Benjamin Franklin’s Unintended Influence on the Jewish Community
by Harold Brackman
The 1880s marked the beginnings of the mass migration to the US of Jewish immigrants from Imperial Russia’s Pale of Settlement, whom Germans and German Jews derogatorily called “Ostjuden.” This migration was paralleled — even preceded — by another movement: the “Americanization” of the Eastern European Jews.
Antomir, the shtetl where the eponymous hero of Abraham Cahan’s The Rise of David Levinsky was born, was close to Grodno, one of the proudest Jewish communities in Lithuania.

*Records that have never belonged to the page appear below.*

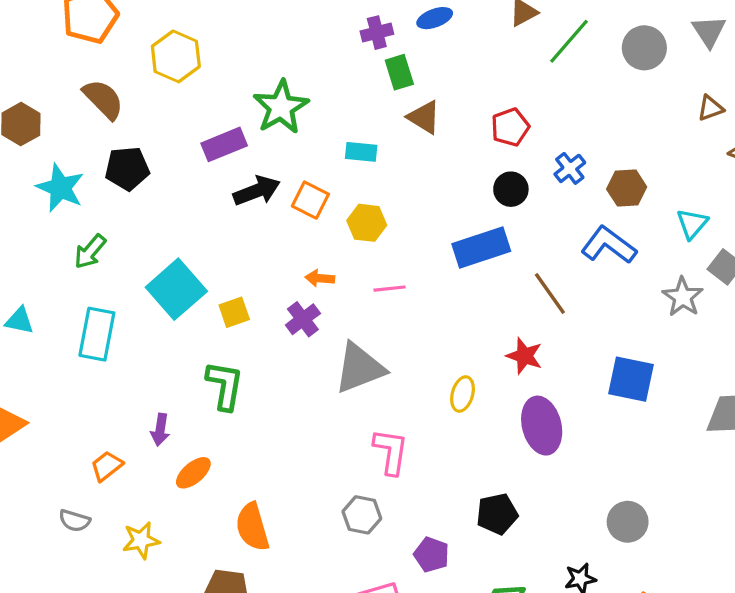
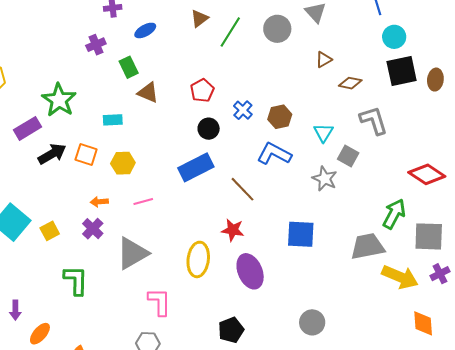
purple cross: (377, 33) -> (96, 45), moved
green L-shape: (225, 385) -> (76, 280), moved
yellow ellipse: (463, 394) -> (198, 259), size x1.6

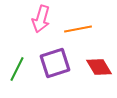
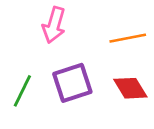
orange line: (78, 29) -> (128, 38), moved

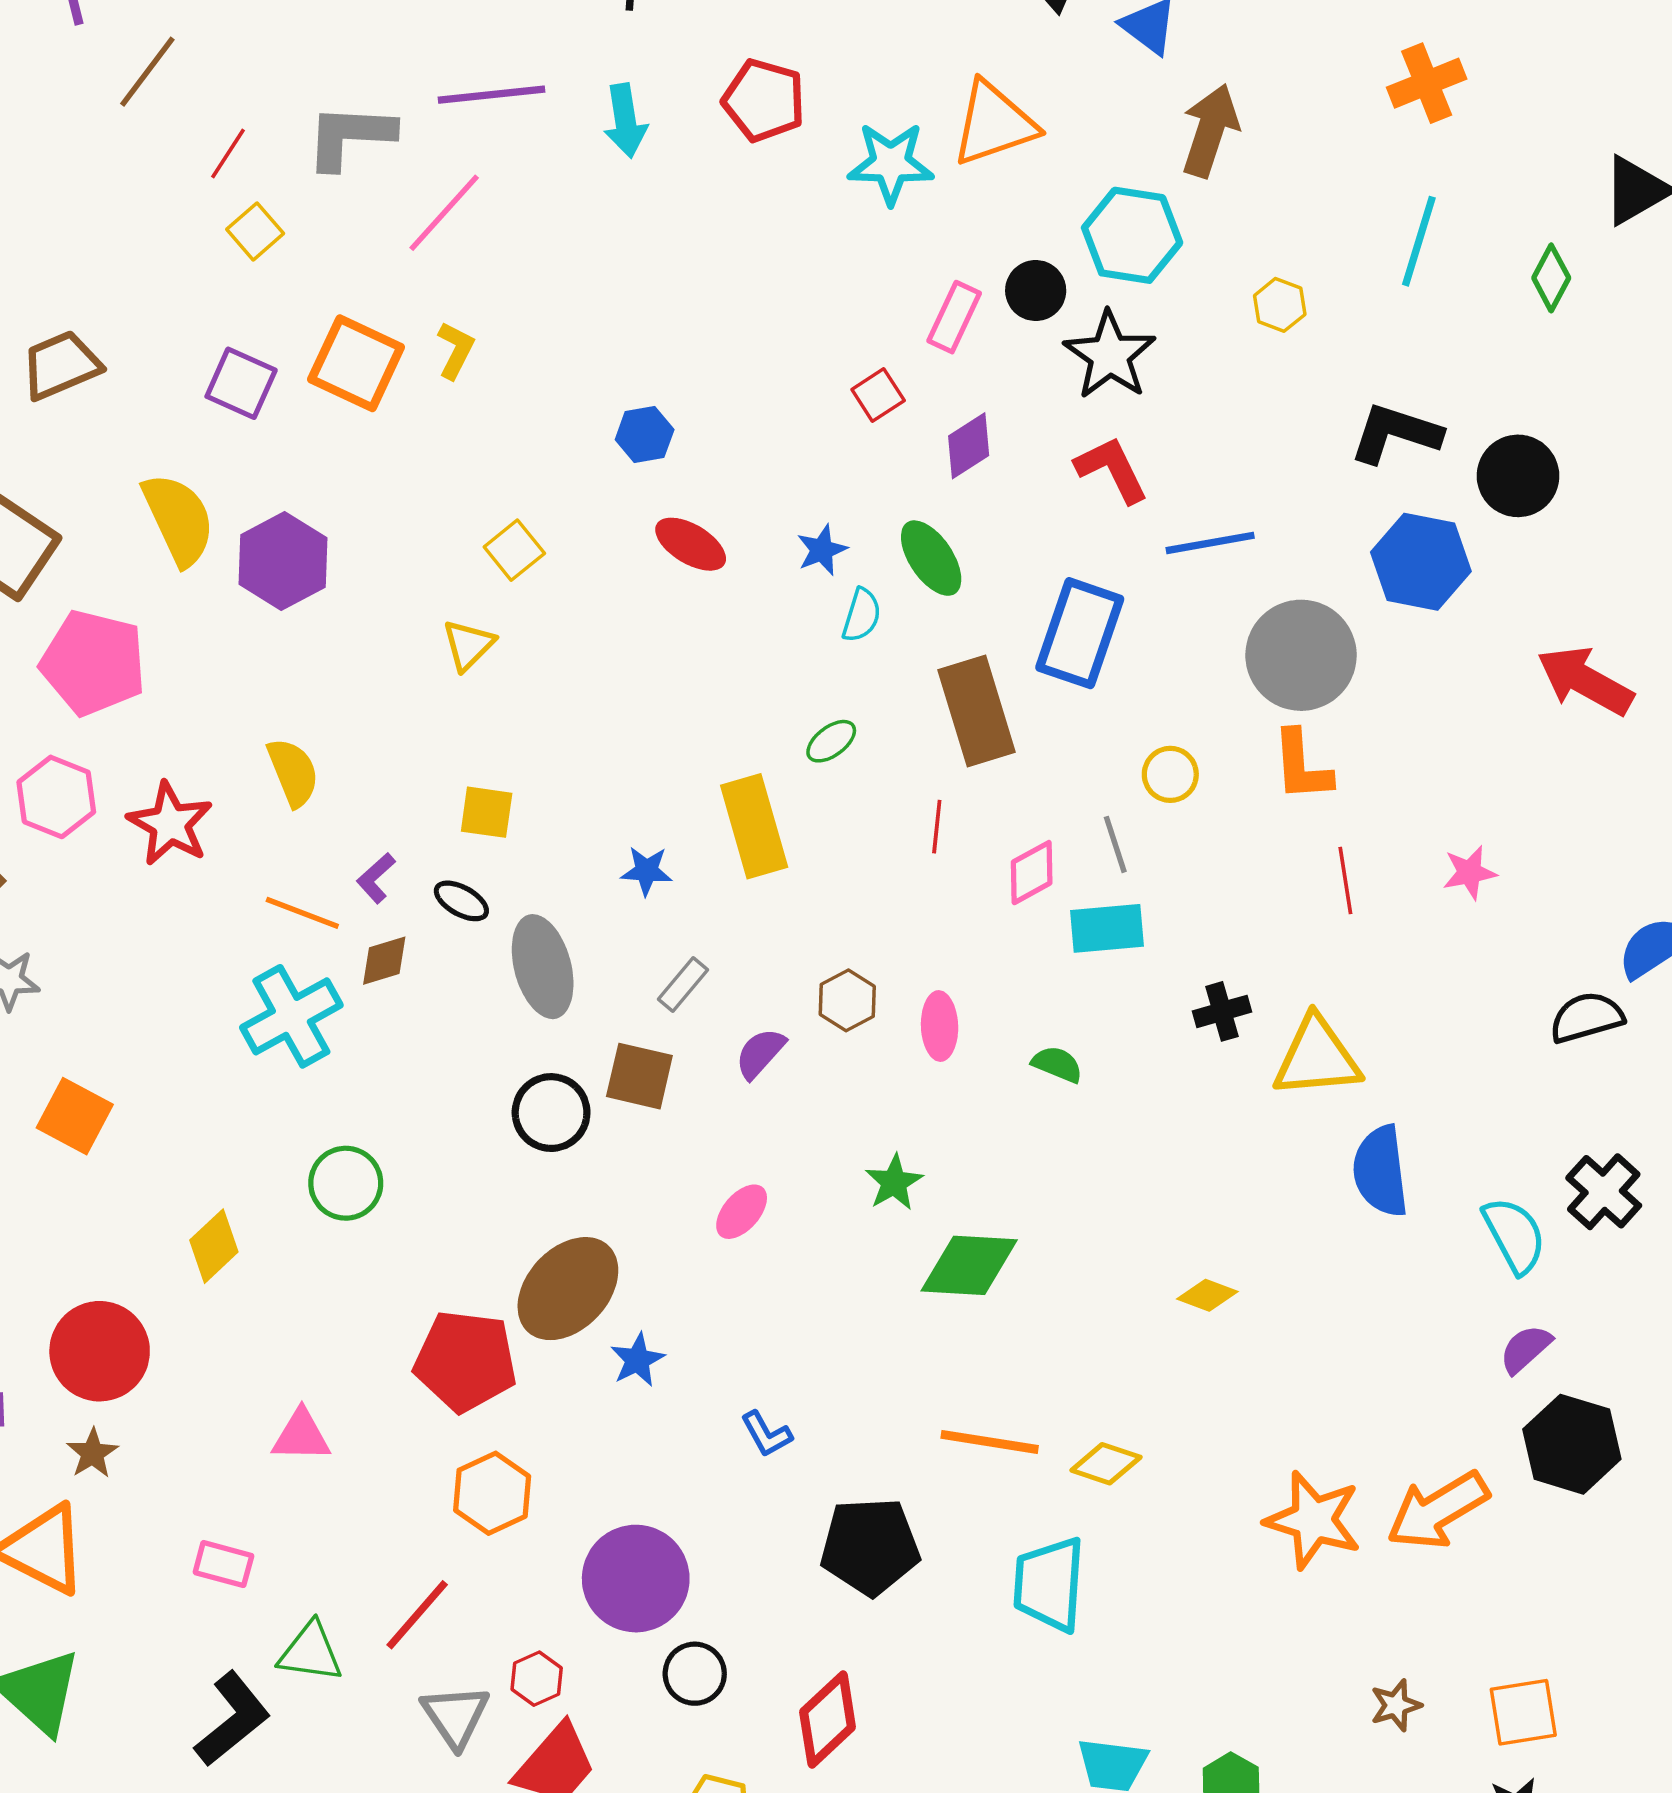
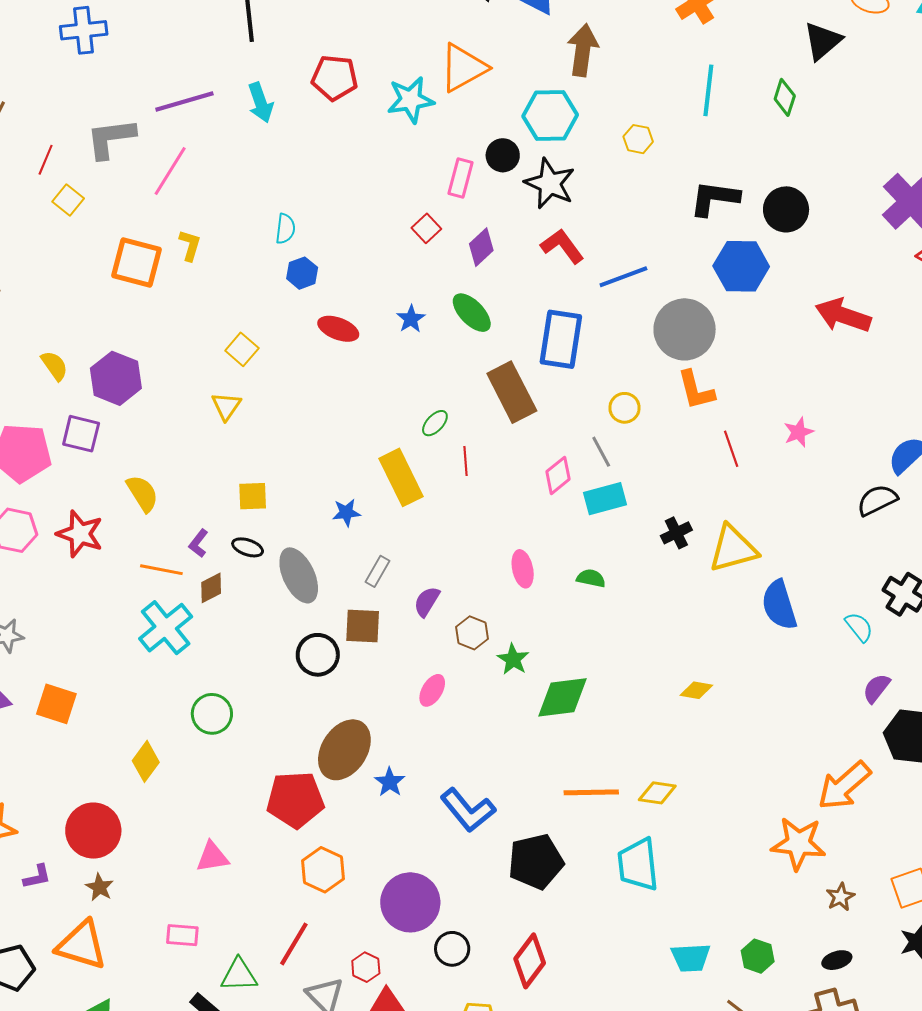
purple square: (241, 383) -> (81, 434), moved
yellow semicircle: (179, 519) -> (54, 366), size x0.6
cyan semicircle: (862, 615) -> (285, 229), moved
red line: (937, 827) -> (465, 461), moved
brown hexagon: (847, 1000) -> (472, 633), moved
cyan semicircle: (1514, 1235) -> (859, 627), size x0.7
blue L-shape: (766, 1434) -> (468, 810), size x1.8
orange star: (1313, 1520) -> (798, 843), moved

But by the 1880s, Antomir was already in the grip of the centrifugal forces of modernization — both pushing and pulling — “that broke the spell of the Talmud irretrievably” for Jews like Levinsky.
Speaking for Cahan, Levinsky explained how “hunger” transformed his life: first, “the living thing” in his belly; then, “the thirsting for an appetizer … for some violent change, for piquant sensation” that could not really be separated from the moment “when that word America first caught my fancy.” Memoirists Shmarya Levin and Milton Hindus confirmed the pre-migration power of “Americanization” even before Cahan and Levinsky abandoned Eastern Europe.
Benjamin Franklin — the internationally-celebrated author, scientist, diplomat, and founding father — figures in this story because the “Americanization” of traditional European Jewry started almost a century before the 1880s.
J.K. Rowling’s Harry Potter novels in Yiddish are the most recent of a long line of popular translations, of which Harriet Beecher Stowe’s Uncle Tom’s Cabin (1857) — translated into Hebrew as well as Yiddish — was the most famous and influential.
As Shai Afsai has noted, the pioneering book to introduce Franklin’s self-improvement maxims to a Jewish audience was not in Yiddish but Hebrew: Sefer Heshbon Ha-nefesh (“The Book of Spiritual Accounting”), first published in 1808 by Rabbi Menachem Mendel Lefin. Lefin’s book makes no explicit mention of Franklin or his autobiography, but the listing of 13 character traits or “virtues,” to be emulated in a 13-week cycle, is almost a carbon copy of Franklin’s.
Lefin acknowledged his debt in an unpublished work not uncovered until the 1920s. The most significant difference between Franklin’s and Lefin’s books was that the American Enlightenment thinker meant to edify “Virtuous and good Men of all Nations,” while Lefin designed his book specifically to be a work of musar (ethical instruction) that would reinforce the morality of his Jewish readers, as Afsai has written about.
The story of how Franklin’s “self-help” classic came to be introduced to a Jewish audience starts with its publication in a flawed French translation in 1791. As Nancy Sinkoff has shown, and Afsai has noted, the critical link between the American Enlightenment and Eastern European Jews was Prince Adam Kazimierz Czartoryski, an English-educated Polish aristocrat. He knew Franklin personally; both belonged to the Parisian Masonic Lodge, Les Neuf Soeurs. Czartoryski probably met Lefin in Podolia (now in Ukraine). Czartoryski not only hired Lefin to tutor his sons in the sciences (which Lefin had studied in Berlin), but later assisted Lefin in publishing his books.
As Afsai notes, Rabbi Israel Salanter, who introduced musar into Orthodoxy, had Lefin’s book republished in the 1840s, which increased its readership — and spread Franklin’s message to more Jews.
Historian Harold Brackman is coauthor with Ephraim Isaac of From Abraham to Obama: A History of Jews, Africans, and African Americans (Africa World Press, 2015).